This is a collection of our NAS and Vision Transformer work.

Overview

AutoML - Neural Architecture Search

This is a collection of our AutoML-NAS work

iRPE (NEW): Rethinking and Improving Relative Position Encoding for Vision Transformer

AutoFormer (NEW): AutoFormer: Searching Transformers for Visual Recognition

Cream (@NeurIPS'20): Cream of the Crop: Distilling Prioritized Paths For One-Shot Neural Architecture Search

We also implemented our NAS algorithms on Microsoft NNI (Neural Network Intelligence).

News

  • ☀️ Hiring research interns for neural architecture search, tiny transformer design, model compression projects: [email protected]
  • 💥 Oct, 2021: AutoFormerV2 has been accepted by NeurIPS'21, will be released soon.
  • 💥 Aug, 2021: Code for AutoFormer is now released.
  • 💥 July, 2021: iRPE code (with CUDA Acceleration) is now released. Paper is here.
  • 💥 July, 2021: iRPE has been accepted by ICCV'21.
  • 💥 July, 2021: AutoFormer has been accepted by ICCV'21.
  • 💥 July, 2021: AutoFormer is now available on arXiv.
  • 💥 Oct, 2020: Code for Cream is now released.
  • 💥 Oct, 2020: Cream was accepted to NeurIPS'20

Works

AutoFormer

AutoFormer is new one-shot architecture search framework dedicated to vision transformer search. It entangles the weights of different vision transformer blocks in the same layers during supernet training. Benefiting from the strategy, the trained supernet allows thousands of subnets to be very well-trained. Specifically, the performance of these subnets with weights inherited from the supernet is comparable to those retrained from scratch.

AutoFormer overview

iRPE

Image RPE (iRPE for short) methods are new relative position encoding methods dedicated to 2D images, considering directional relative distance modeling as well as the interactions between queries and relative position embeddings in self-attention mechanism. The proposed iRPE methods are simple and lightweight, being easily plugged into transformer blocks. Experiments demonstrate that solely due to the proposed encoding methods, DeiT and DETR obtain up to 1.5% (top-1 Acc) and 1.3% (mAP) stable improvements over their original versions on ImageNet and COCO respectively, without tuning any extra hyperparamters such as learning rate and weight decay. Our ablation and analysis also yield interesting findings, some of which run counter to previous understanding.

iRPE overview

Cream

[Paper] [Models-Google Drive][Models-Baidu Disk (password: wqw6)] [Slides] [BibTex]
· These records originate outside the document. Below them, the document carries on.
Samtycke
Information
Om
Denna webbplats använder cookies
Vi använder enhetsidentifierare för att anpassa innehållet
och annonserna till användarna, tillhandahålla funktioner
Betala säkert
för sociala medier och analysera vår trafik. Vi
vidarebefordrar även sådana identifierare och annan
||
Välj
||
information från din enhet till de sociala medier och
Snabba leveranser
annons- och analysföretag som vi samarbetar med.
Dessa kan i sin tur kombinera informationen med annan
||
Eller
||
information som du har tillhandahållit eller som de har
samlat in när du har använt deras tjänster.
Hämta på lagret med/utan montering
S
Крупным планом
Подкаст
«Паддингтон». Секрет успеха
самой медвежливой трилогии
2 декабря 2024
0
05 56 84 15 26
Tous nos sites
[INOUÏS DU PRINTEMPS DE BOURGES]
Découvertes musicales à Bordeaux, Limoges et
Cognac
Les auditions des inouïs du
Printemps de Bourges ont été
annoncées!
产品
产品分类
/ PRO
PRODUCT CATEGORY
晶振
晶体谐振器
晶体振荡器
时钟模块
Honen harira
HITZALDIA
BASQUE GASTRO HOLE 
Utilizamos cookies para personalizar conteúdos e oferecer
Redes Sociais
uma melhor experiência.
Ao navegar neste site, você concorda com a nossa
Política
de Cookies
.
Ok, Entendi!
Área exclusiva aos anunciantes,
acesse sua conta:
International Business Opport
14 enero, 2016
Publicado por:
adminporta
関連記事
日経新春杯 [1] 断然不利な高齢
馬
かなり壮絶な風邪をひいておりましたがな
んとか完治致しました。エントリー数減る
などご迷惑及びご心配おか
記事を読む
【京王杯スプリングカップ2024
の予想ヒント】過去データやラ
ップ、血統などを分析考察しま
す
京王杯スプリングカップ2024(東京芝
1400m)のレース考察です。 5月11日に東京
In this work, we present a simple yet effective architecture distillation method. The central idea is that subnetworks can learn collaboratively and teach each other throughout the training process, aiming to boost the convergence of individual models. We introduce the concept of prioritized path, which refers to the architecture candidates exhibiting superior performance during training. Distilling knowledge from the prioritized paths is able to boost the training of subnetworks. Since the prioritized paths are changed on the fly depending on their performance and complexity, the final obtained paths are the cream of the crop.

Bibtex

@InProceedings{iRPE,
    author    = {Wu, Kan and Peng, Houwen and Chen, Minghao and Fu, Jianlong and Chao, Hongyang},
    title     = {Rethinking and Improving Relative Position Encoding for Vision Transformer},
    booktitle = {Proceedings of the IEEE/CVF International Conference on Computer Vision (ICCV)},
    month     = {October},
    year      = {2021},
    pages     = {10033-10041}
}

@article{AutoFormer,
  title={AutoFormer: Searching Transformers for Visual Recognition},
  author={Chen, Minghao and Peng, Houwen and Fu, Jianlong and Ling, Haibin},
  booktitle={Proceedings of the IEEE/CVF International Conference on Computer Vision (ICCV)},
  year={2021}
}

@article{Cream,
  title={Cream of the Crop: Distilling Prioritized Paths For One-Shot Neural Architecture Search},
  author={Peng, Houwen and Du, Hao and Yu, Hongyuan and Li, Qi and Liao, Jing and Fu, Jianlong},
  journal={Advances in Neural Information Processing Systems},
  volume={33},
  year={2020}
}

License

License under an MIT license.

Comments
  • Please open source the teacher logits

    Please open source the teacher logits

    Dear Authors,

    Very impressive work. For reproducibility purposes could you please share the teacher logits files for all the teachers shown in this paper?

    TinyViT 
    opened by sanyalsunny111 15
  • RuntimeError: one of the variables needed for gradient computation has been modified by an inplace operation:

    RuntimeError: one of the variables needed for gradient computation has been modified by an inplace operation:

    I encountered with a runtime error when I tried to search for an architecture based on your code.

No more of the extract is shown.